In our study, the parents reported that the children demonstrated low levels of psychological distress and good coping responses, which disagree to some extent with a previous study [7], on nine Swiss children with a mean age of 7.5 ± 2.5 years (range 3-11). The parents had answered the Child Behavior Checklist questionnaire and reported that their children had problems with attention and social interaction. However, the cognitive tests showed a near to normal full-range IQ of 84.4 but a vast standard deviation of ± 23.2.

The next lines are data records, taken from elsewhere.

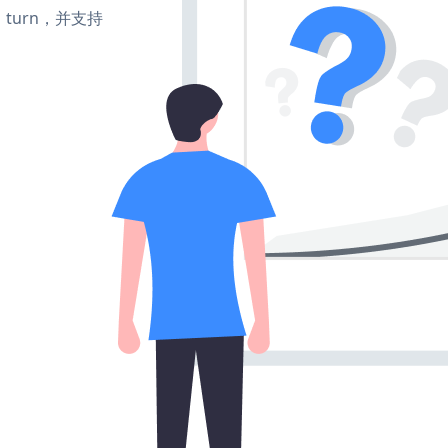
e、turn，并支持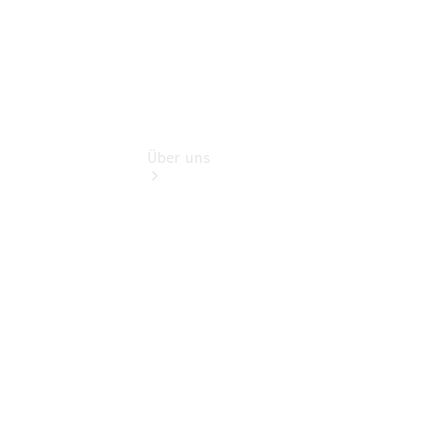
Über uns
Übersicht
Kontakt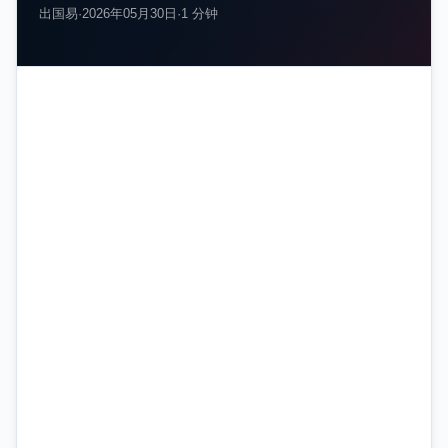
出国易
·
2026年05月30日
·
1 分钟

Zelko et al. [8], studied 20 children with PHOX2B-confirmed CCHS and reported that the group mean for general intellectual functioning was one standard deviation below the population mean. The method of ventilation for this study, which was published in 2010, was that the main form of ventilation required tracheostomy-ventilator support 24-hour, and diaphragm pacer ventilatory support during the day. Only three received nocturnal support.
Our study provides a clinical picture of CCHS in Sweden and was not carried out in order to answer the question of ventilatory management and neurocognitive outcome. Even if most of our patients were ventilated non-invasive, the number of patients was too small to draw any conclusions regarding ventilation management and neurocognitive outcome. Also none of our subjects needed ventilatory support during the day. When trying to answer the question of ventilatory management and neurocognitive outcome and controlling for genotype, there is a need to include many centers in Europe and the US to have enough statistical power.

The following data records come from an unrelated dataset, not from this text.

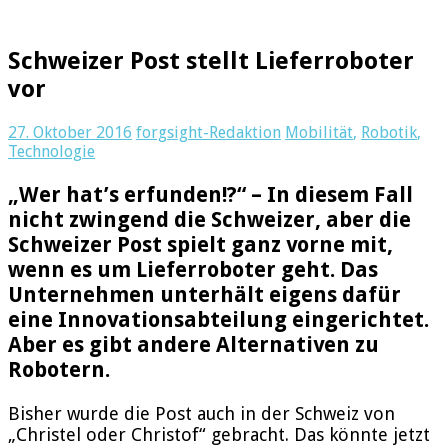
Schweizer Post stellt Lieferroboter
vor
27. Oktober 2016
forgsight-Redaktion
Mobilität
,
Robotik
,
Technologie
„Wer hat’s erfunden!?“ – In diesem Fall
nicht zwingend die Schweizer, aber die
Schweizer Post spielt ganz vorne mit,
wenn es um Lieferroboter geht. Das
Unternehmen unterhält eigens dafür
eine Innovationsabteilung eingerichtet.
Aber es gibt andere Alternativen zu
Robotern.
Bisher wurde die Post auch in der Schweiz von
„Christel oder Christof“ gebracht. Das könnte jetzt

In the group of non-included individuals three were infants and two adults were much older than the adults in the group of included participants. Furthermore, some of the participants were not able to recruite due to a lack of compliance to participate in any clinical visits at the hospital for several years. One participant was not able to sign informed consent due to intellectual disability. It is possible that these factors may have affected our results in either direction.

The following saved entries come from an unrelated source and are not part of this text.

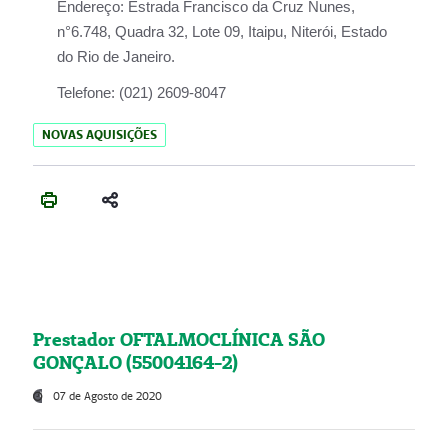
Endereço:
Estrada Francisco da Cruz Nunes,
n°6.748, Quadra 32, Lote 09, Itaipu, Niterói, Estado
do Rio de Janeiro.
Telefone:
(021) 2609-8047
NOVAS AQUISIÇÕES
Prestador OFTALMOCLÍNICA SÃO
GONÇALO (55004164-2)
07 de Agosto de 2020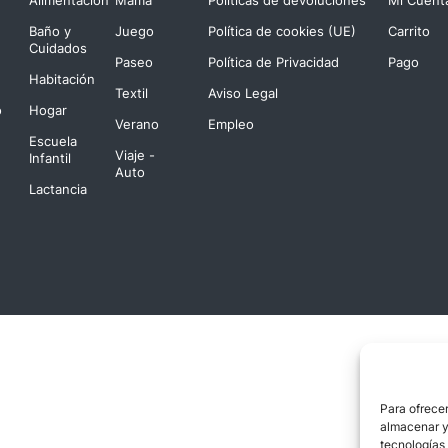
Baño y
Juego
Política de cookies (UE)
Carrito
Cuidados
Paseo
Política de Privacidad
Pago
Habitación
Textil
Aviso Legal
o
Hogar
Verano
Empleo
Escuela
Viaje -
Infantil
Auto
Lactancia
Para ofrecer
almacenar y/
tecnologías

From a family network of CCHS with participants from US and Europe male-to-female ratio is known to be 1:1 [16]. This differs from our cohort and we have 73% female participants. This could be related to the small sample size. However, this is in accordance with a French [2], cohort with 60% females. An increased 2-year mortality was seen in male patients compared to female patients in the French cohort. To the best of our knowledge no child within our CCHS patient group, born since year 2000, has died.
CONCLUSIONS
Most of the subjects had average to delayed scores in cognition and visual-motor coordination tests. Due to this it is important that children with CCHS undergo a neurocognitive assessment as a complement to the regular controls of ventilation, in order to identifty any cognitive impairments at an early stage and support the child for a suitable educational level. It is reassuring that those patients who were tested for QoL were found to have good psychological well-being and self-perception.